If you take a slab of spare ribs and trim off the breast bone and skirt you will have St. Louis style spare ribs. Make sure to save the scraps that are trimmed off because they work great in baked beans or tossed with a some rub and placed on the smoker for a couple hours as a cook’s snack.
Which rib cut, spare or baby back, makes a better rib for smoking? This is a matter of preference. I love the meatiness and fattiness of a good slab of St. Louis style spare ribs. If you prefer baby back ribs they will cook quicker than a slab of spare ribs so adjust for that.
It would not be a ribs post without the dreaded membrane discussion which is probably one of the most debated subjects in BBQ history only closely followed by brisket fat cap up or down. If you do not know the membrane is on the bone side of the ribs and a thin clear layer. Some people swear by removing it and others swear it causes no harm being there. Those for removal claim it allows for more smoke penetration and those against removal claim it is harmless.
If I have time I will remove it. Removing the membrane is easy and just take a pair of pliers and slowly pull it up. The membrane can be slippery and has caused me to yell a few choice words at a slab before it finally came off.
I like to use a combination of hickory and apple wood for smoking pork. Whatever wood you use always remember wispy barely visible smoke is perfect. If you have nuclear reactor style you could impart a very bitter taste to the meat because the smoke is not getting out of the chamber fast enough.
One final point and that is dry rub only or BBQ sauce. I prefer dry rub ribs with the BBQ sauce on the side and a little rub tossed on them at service. This way guests can add some BBQ sauce if they would like. Only apply sauce to the ribs about 30 minutes before you pull the ribs off the smoker so the sugars in the sauce do not burn.
For this recipe you will need:
- 1/4 cup brown sugar
- 1/4 cup papriaka (I used a Hungarian)
- 1 teaspoon kosher salt
- 1 teaspoon black pepper
- 1 tablespoon pure ground chili (I used a mixture of ancho, guajillo, and chipotle peppers).
- 2 teaspoon garlic powder
- 2 teaspoon onion powder
- 1 teaspoon cumin
- 1 teaspoon coriander
- 1/2 teaspoon dried oregano
- Cayenne pepper to taste (mix everything first and then add in the cayenne if needed)
- Yellow mustard
Combine all the dry ingredients and shake well to combine. Apply to the ribs a thin layer of mustard and then shake the rub all over the ribs.
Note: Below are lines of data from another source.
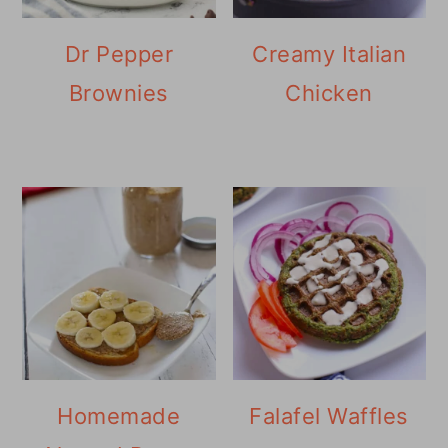
Dr Pepper
Creamy Italian
Brownies
Chicken
Homemade
Falafel Waffles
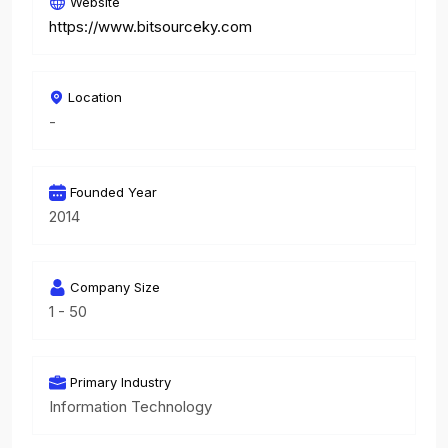
Website
https://www.bitsourceky.com
Location
-
Founded Year
2014
Company Size
1 - 50
Primary Industry
Information Technology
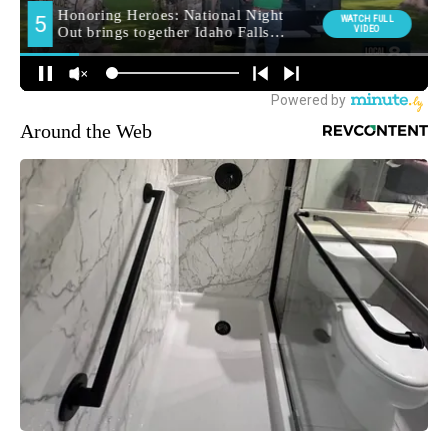
Around the Web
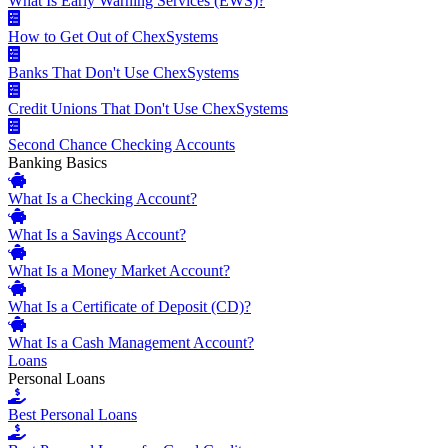
What Is Early Warning Services (EWS)?
How to Get Out of ChexSystems
Banks That Don't Use ChexSystems
Credit Unions That Don't Use ChexSystems
Second Chance Checking Accounts
Banking Basics
What Is a Checking Account?
What Is a Savings Account?
What Is a Money Market Account?
What Is a Certificate of Deposit (CD)?
What Is a Cash Management Account?
Loans
Personal Loans
Best Personal Loans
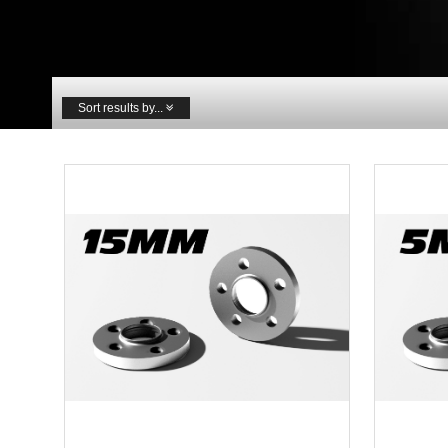
Sort results by...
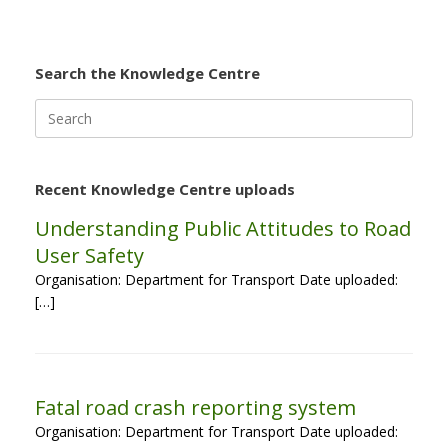
Search the Knowledge Centre
Search
for:
Recent Knowledge Centre uploads
Understanding Public Attitudes to Road
User Safety
Organisation: Department for Transport Date uploaded:
[…]
Fatal road crash reporting system
Organisation: Department for Transport Date uploaded:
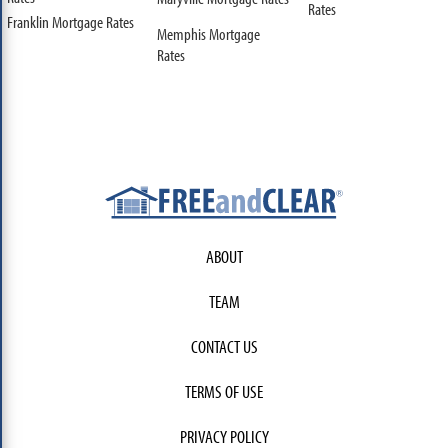
Rates
Franklin Mortgage Rates
Memphis Mortgage
Rates
ABOUT
TEAM
CONTACT US
TERMS OF USE
PRIVACY POLICY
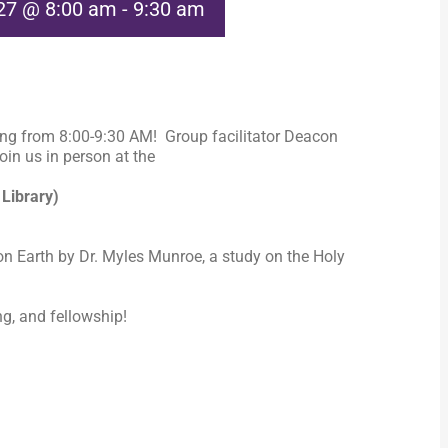
027 @ 8:00 am
-
9:30 am
ng from 8:00-9:30 AM! Group facilitator Deacon
in us in person at the
 Library)
n Earth by Dr. Myles Munroe, a study on the Holy
ng, and fellowship!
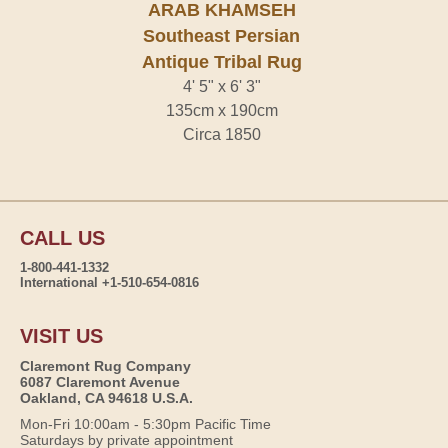
ARAB KHAMSEH
Southeast Persian
Antique Tribal Rug
4' 5" x 6' 3"
135cm x 190cm
Circa 1850
CALL US
1-800-441-1332
International +1-510-654-0816
VISIT US
Claremont Rug Company
6087 Claremont Avenue
Oakland, CA 94618 U.S.A.
Mon-Fri 10:00am - 5:30pm Pacific Time
Saturdays by private appointment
Place the ribs on a 200-225 degree smoker and let them slow cook till they are done. With smoking there are general guidelines of how long an item will take however, these are not hard set in stone rules. For example, these ribs only took about five hours to finish where I have ribs that took over six hours to finish. The way I check to see if they are done is take a toothpick and stick it in the ribs. If the toothpick moves through with no resistance they are done.
Serve and enjoy!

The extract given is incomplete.